Stanford student Kyra Jasper ’23 named Marshall Scholar

Jan. 25, 2023, 11:42 p.m.

Kyra Jasper ’23 was named the only Marshall Scholar from Stanford in the 2023 cohort on Dec. 13. 

The Marshall Scholarship allows students from the United States to study in any institution in the United Kingdom in any field of their choice with the intent of strengthening the relationship between the two countries and enhancing intellectual growth. Jasper will be continuing her studies at the London School of Economics and SOAS University of London with her scholarship.
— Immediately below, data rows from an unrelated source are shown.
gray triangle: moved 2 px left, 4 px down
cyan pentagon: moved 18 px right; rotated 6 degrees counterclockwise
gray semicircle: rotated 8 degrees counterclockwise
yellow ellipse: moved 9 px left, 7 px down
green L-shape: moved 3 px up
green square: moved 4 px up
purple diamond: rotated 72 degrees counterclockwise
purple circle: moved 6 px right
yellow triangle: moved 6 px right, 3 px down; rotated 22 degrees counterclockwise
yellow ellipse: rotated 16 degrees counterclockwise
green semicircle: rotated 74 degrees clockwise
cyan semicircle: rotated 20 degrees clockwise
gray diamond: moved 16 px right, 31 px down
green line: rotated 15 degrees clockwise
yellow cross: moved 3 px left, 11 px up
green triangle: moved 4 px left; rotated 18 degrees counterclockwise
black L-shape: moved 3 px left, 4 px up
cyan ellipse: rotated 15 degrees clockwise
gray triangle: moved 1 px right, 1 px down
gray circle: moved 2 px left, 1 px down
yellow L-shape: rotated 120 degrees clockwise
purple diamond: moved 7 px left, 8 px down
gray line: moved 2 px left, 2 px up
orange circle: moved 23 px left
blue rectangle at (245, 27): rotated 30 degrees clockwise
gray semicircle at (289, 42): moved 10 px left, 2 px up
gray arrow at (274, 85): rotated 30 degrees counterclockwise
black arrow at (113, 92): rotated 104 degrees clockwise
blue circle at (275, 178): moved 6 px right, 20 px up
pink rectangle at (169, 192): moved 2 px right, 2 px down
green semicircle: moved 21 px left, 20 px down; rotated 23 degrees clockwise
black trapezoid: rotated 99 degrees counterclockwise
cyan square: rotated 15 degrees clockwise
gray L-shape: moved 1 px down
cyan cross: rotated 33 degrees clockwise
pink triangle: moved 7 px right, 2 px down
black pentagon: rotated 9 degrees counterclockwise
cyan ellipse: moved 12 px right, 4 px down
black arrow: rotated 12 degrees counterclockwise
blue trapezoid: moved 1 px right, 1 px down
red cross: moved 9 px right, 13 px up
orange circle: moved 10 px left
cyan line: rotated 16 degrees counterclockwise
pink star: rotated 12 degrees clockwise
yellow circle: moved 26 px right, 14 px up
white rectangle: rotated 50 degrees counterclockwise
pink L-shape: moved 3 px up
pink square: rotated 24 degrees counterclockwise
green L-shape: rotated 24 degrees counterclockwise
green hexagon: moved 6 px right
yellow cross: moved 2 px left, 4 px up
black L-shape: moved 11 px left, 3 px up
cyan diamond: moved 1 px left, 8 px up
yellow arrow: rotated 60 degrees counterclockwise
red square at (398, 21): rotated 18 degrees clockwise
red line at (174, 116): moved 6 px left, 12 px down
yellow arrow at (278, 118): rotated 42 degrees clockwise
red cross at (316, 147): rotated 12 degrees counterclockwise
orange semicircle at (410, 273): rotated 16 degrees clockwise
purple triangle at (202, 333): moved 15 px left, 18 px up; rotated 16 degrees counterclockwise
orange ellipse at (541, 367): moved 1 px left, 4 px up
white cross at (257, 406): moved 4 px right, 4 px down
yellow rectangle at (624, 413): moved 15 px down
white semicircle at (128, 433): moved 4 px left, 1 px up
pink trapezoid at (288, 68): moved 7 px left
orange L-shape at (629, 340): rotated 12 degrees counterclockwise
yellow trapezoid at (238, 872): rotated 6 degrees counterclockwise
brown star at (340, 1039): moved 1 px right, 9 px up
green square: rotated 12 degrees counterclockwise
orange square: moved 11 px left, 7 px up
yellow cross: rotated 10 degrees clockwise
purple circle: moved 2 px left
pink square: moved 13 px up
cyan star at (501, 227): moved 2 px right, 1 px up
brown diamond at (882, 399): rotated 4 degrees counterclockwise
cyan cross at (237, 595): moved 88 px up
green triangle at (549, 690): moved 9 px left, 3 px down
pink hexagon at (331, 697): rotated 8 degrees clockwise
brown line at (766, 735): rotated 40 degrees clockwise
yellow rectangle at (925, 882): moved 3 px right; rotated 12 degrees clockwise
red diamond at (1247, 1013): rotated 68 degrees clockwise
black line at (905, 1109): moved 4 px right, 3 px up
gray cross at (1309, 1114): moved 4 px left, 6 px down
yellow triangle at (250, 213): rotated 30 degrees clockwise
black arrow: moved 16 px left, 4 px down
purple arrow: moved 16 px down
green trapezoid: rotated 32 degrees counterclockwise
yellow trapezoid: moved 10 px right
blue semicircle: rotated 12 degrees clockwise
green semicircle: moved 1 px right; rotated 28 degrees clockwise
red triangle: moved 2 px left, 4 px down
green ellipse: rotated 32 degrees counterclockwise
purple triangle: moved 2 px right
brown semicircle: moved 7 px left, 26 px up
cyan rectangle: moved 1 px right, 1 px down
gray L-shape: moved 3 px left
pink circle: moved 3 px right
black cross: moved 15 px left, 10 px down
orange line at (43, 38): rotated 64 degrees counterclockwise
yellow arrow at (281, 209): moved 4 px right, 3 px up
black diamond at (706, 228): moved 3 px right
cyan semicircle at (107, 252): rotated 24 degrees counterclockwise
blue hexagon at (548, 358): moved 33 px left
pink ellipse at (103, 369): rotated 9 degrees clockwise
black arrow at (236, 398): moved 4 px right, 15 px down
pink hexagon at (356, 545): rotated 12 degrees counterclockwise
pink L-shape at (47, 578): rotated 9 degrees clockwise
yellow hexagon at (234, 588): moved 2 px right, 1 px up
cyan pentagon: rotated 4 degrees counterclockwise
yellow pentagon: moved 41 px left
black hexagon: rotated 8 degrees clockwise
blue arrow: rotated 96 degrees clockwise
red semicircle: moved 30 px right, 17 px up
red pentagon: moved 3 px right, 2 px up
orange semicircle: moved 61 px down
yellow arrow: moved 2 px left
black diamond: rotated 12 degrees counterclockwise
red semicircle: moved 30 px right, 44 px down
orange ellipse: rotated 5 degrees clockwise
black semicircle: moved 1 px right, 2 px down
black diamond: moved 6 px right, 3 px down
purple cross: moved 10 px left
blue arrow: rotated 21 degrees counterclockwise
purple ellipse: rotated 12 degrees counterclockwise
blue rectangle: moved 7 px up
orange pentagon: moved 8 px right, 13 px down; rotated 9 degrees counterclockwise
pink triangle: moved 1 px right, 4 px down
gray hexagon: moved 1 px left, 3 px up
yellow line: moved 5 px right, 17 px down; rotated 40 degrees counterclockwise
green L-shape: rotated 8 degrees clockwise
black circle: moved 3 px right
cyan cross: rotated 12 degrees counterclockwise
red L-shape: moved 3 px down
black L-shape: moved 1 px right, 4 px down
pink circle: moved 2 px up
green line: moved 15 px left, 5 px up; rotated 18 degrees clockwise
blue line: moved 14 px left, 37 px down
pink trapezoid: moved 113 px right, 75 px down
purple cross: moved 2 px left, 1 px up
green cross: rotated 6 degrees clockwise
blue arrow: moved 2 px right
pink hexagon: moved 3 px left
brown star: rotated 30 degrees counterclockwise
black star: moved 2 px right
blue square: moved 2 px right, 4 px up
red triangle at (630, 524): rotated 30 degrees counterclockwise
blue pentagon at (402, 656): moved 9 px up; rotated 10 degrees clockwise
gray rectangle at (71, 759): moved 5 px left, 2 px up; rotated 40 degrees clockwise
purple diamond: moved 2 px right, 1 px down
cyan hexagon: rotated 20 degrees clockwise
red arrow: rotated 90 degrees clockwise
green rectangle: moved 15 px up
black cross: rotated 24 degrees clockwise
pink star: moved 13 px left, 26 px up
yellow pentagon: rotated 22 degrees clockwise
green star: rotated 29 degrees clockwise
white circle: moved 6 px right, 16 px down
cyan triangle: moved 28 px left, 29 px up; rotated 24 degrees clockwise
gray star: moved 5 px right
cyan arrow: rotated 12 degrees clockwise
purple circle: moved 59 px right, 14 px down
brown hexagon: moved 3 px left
Jasper is a senior from Cary, North Carolina majoring in history and minoring in human rights. She has spent most of her undergraduate career engaging in research on Southeast Asia. She is the founding president of the Stanford Southeast Asia Forum, an organization that studies the cooperation between the United States and Southeast Asia on issues like current events and ongoing research based on Southeast Asia.

Jasper co-founded the Southeast Asia journal at Stanford with Gan Chern Xun ’23, which she described as one of the first undergraduate-led research journals that focus on the study of Southeast Asia. 

Jasper applied for the Marshall Scholarship to pursue her “long term goal to be a scholar in Southeast Asian legal history.” This area of study is not offered in many programs in the United States, but is offered more widely in universities in the United Kingdom, Jasper said.

In pursuit of her long term goal, Jasper ventured into academic research and worked with a nonprofit in Southeast Asia. She worked alongside Center for Human Rights and International Justice faculty co-director David Cohen as a research assistant. They worked to publish an article about how Ethiopia’s legal pluralist and federalist system limits gender equity and efforts to end child marriage, female genital mutation and human trafficking.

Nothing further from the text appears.